*EXERCISE OBJECTIVE*
Print out the data below in full, exactly as written.

*DATASET EXTRACT*
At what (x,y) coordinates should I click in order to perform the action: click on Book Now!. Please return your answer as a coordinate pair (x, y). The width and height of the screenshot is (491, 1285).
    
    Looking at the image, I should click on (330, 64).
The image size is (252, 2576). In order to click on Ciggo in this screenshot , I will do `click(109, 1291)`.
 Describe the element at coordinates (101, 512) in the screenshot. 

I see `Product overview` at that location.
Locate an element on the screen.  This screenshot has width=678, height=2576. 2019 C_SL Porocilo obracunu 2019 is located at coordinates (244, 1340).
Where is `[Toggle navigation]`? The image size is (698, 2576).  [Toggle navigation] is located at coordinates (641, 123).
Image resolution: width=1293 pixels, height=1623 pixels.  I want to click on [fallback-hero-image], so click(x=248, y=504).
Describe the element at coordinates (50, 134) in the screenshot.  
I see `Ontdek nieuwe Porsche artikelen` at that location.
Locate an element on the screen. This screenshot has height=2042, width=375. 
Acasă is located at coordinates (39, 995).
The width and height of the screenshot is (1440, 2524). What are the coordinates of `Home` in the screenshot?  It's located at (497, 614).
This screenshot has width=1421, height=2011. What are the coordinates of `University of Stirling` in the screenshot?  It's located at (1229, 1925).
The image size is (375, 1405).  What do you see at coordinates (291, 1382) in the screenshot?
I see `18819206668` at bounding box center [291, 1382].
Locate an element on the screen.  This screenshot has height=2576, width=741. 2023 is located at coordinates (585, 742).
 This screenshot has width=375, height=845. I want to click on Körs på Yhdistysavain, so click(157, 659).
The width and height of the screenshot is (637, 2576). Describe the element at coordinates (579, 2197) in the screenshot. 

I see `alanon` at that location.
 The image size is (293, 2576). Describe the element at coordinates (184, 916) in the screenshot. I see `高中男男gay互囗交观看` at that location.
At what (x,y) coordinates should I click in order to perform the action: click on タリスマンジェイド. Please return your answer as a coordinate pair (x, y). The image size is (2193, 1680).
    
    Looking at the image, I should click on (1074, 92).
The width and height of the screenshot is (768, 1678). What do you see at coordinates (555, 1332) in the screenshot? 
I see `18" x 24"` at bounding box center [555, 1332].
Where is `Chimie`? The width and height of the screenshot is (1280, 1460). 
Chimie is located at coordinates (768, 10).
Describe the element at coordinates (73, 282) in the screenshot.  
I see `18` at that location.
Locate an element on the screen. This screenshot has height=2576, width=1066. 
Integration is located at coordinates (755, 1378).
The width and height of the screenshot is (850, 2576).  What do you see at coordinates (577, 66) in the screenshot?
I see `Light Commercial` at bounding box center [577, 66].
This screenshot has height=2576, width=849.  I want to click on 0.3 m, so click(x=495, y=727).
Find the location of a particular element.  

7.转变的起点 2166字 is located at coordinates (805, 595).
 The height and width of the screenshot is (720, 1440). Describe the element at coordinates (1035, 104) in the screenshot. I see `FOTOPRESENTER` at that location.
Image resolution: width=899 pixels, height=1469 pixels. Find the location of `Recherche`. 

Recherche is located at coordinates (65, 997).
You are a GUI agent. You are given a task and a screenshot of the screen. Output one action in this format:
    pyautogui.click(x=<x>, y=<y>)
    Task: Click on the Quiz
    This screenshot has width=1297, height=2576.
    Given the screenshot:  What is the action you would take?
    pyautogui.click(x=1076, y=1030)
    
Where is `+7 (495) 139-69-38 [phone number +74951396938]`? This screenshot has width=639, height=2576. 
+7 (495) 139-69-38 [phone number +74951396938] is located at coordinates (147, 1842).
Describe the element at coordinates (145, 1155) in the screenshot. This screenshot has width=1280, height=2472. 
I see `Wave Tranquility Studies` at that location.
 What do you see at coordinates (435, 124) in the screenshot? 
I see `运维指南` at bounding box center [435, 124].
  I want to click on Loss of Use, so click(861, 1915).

*EXERCISE SOLUTION*
At what (x,y) coordinates should I click in order to perform the action: click on Book Now!. Please return your answer as a coordinate pair (x, y). The width and height of the screenshot is (491, 1285).
    
    Looking at the image, I should click on (330, 64).
The image size is (252, 2576). In order to click on Ciggo in this screenshot , I will do `click(109, 1291)`.
 Describe the element at coordinates (101, 512) in the screenshot. 

I see `Product overview` at that location.
Locate an element on the screen.  This screenshot has width=678, height=2576. 2019 C_SL Porocilo obracunu 2019 is located at coordinates (244, 1340).
Where is `[Toggle navigation]`? The image size is (698, 2576).  [Toggle navigation] is located at coordinates (641, 123).
Image resolution: width=1293 pixels, height=1623 pixels.  I want to click on [fallback-hero-image], so click(x=248, y=504).
Describe the element at coordinates (50, 134) in the screenshot.  
I see `Ontdek nieuwe Porsche artikelen` at that location.
Locate an element on the screen. This screenshot has height=2042, width=375. 
Acasă is located at coordinates (39, 995).
The width and height of the screenshot is (1440, 2524). What are the coordinates of `Home` in the screenshot?  It's located at (497, 614).
This screenshot has width=1421, height=2011. What are the coordinates of `University of Stirling` in the screenshot?  It's located at (1229, 1925).
The image size is (375, 1405).  What do you see at coordinates (291, 1382) in the screenshot?
I see `18819206668` at bounding box center [291, 1382].
Locate an element on the screen.  This screenshot has height=2576, width=741. 2023 is located at coordinates (585, 742).
 This screenshot has width=375, height=845. I want to click on Körs på Yhdistysavain, so click(157, 659).
The width and height of the screenshot is (637, 2576). Describe the element at coordinates (579, 2197) in the screenshot. 

I see `alanon` at that location.
 The image size is (293, 2576). Describe the element at coordinates (184, 916) in the screenshot. I see `高中男男gay互囗交观看` at that location.
At what (x,y) coordinates should I click in order to perform the action: click on タリスマンジェイド. Please return your answer as a coordinate pair (x, y). The image size is (2193, 1680).
    
    Looking at the image, I should click on (1074, 92).
The width and height of the screenshot is (768, 1678). What do you see at coordinates (555, 1332) in the screenshot? 
I see `18" x 24"` at bounding box center [555, 1332].
Where is `Chimie`? The width and height of the screenshot is (1280, 1460). 
Chimie is located at coordinates (768, 10).
Describe the element at coordinates (73, 282) in the screenshot.  
I see `18` at that location.
Locate an element on the screen. This screenshot has height=2576, width=1066. 
Integration is located at coordinates (755, 1378).
The width and height of the screenshot is (850, 2576).  What do you see at coordinates (577, 66) in the screenshot?
I see `Light Commercial` at bounding box center [577, 66].
This screenshot has height=2576, width=849.  I want to click on 0.3 m, so click(x=495, y=727).
Find the location of a particular element.  

7.转变的起点 2166字 is located at coordinates (805, 595).
 The height and width of the screenshot is (720, 1440). Describe the element at coordinates (1035, 104) in the screenshot. I see `FOTOPRESENTER` at that location.
Image resolution: width=899 pixels, height=1469 pixels. Find the location of `Recherche`. 

Recherche is located at coordinates (65, 997).
You are a GUI agent. You are given a task and a screenshot of the screen. Output one action in this format:
    pyautogui.click(x=<x>, y=<y>)
    Task: Click on the Quiz
    This screenshot has width=1297, height=2576.
    Given the screenshot:  What is the action you would take?
    pyautogui.click(x=1076, y=1030)
    
Where is `+7 (495) 139-69-38 [phone number +74951396938]`? This screenshot has width=639, height=2576. 
+7 (495) 139-69-38 [phone number +74951396938] is located at coordinates (147, 1842).
Describe the element at coordinates (145, 1155) in the screenshot. This screenshot has width=1280, height=2472. 
I see `Wave Tranquility Studies` at that location.
 What do you see at coordinates (435, 124) in the screenshot? 
I see `运维指南` at bounding box center [435, 124].
  I want to click on Loss of Use, so click(861, 1915).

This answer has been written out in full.